Crooked Zebra
- Author: Bob Weltlich
- Language: English
- Genre: Crime novel
- Publisher: AuthorHouse
- Publication date: 24 November 2004
- Publication place: United States
- Media type: Print (paperback)
- Pages: 352 pp
- ISBN: 978-1-4208-0846-9
- OCLC: 60642958

= Crooked Zebra =

Book by Bob Weltlich

Crooked Zebra is a 2004 novel by former University of Texas college basketball coach Bob Weltlich.

==Plot==
Jim Stanton, the narrator, tells the tale of Bob Girard, a former college basketball player who now runs a popular basketball camp for children in South Florida.

Chad Payne, an eleven-year-old basketball phenom, sneaks into the camp. Girard rescues Chad from a broken home and encourages him. Eventually, Chad grows up, becomes a star and signs with Duke University. Meanwhile, Girard becomes a college basketball referee with troubled finances.

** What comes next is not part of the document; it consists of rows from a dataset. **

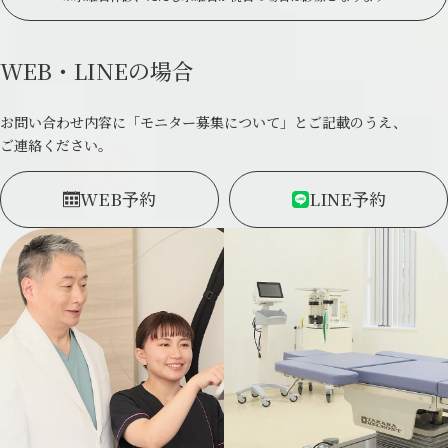
WEB・LINEの場合
お問い合わせ内容に「モニター募集について」とご記載のうえ、
ご連絡ください。
WEB
予約
LINE
予約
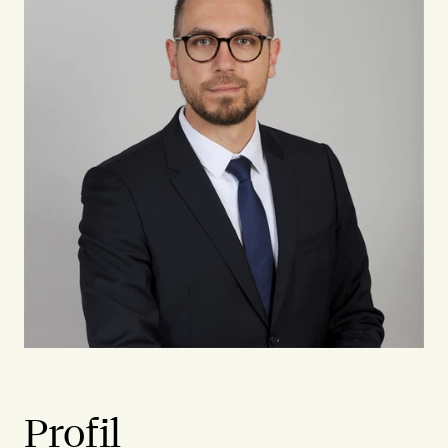
Profil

Bob begins to make extra money by fixing games, he becomes so good at it, and so greedy, that he, with support from the mafia, attempts to fix the national championship game.

==Reviews==
- Bob Knight, former head basketball coach at Texas Tech University and Indiana University, calls Crooked Zebra “Entertaining, exciting and an easy read. This story may be closer to the truth than many people would like to believe... An insightful novel that examines the susceptibility of college basketball to the whims of gamblers...".
- Crooked Zebra has been featured in USA Today, Fort Worth Star-Telegram, Memphis Commercial Appeal and several other newspapers.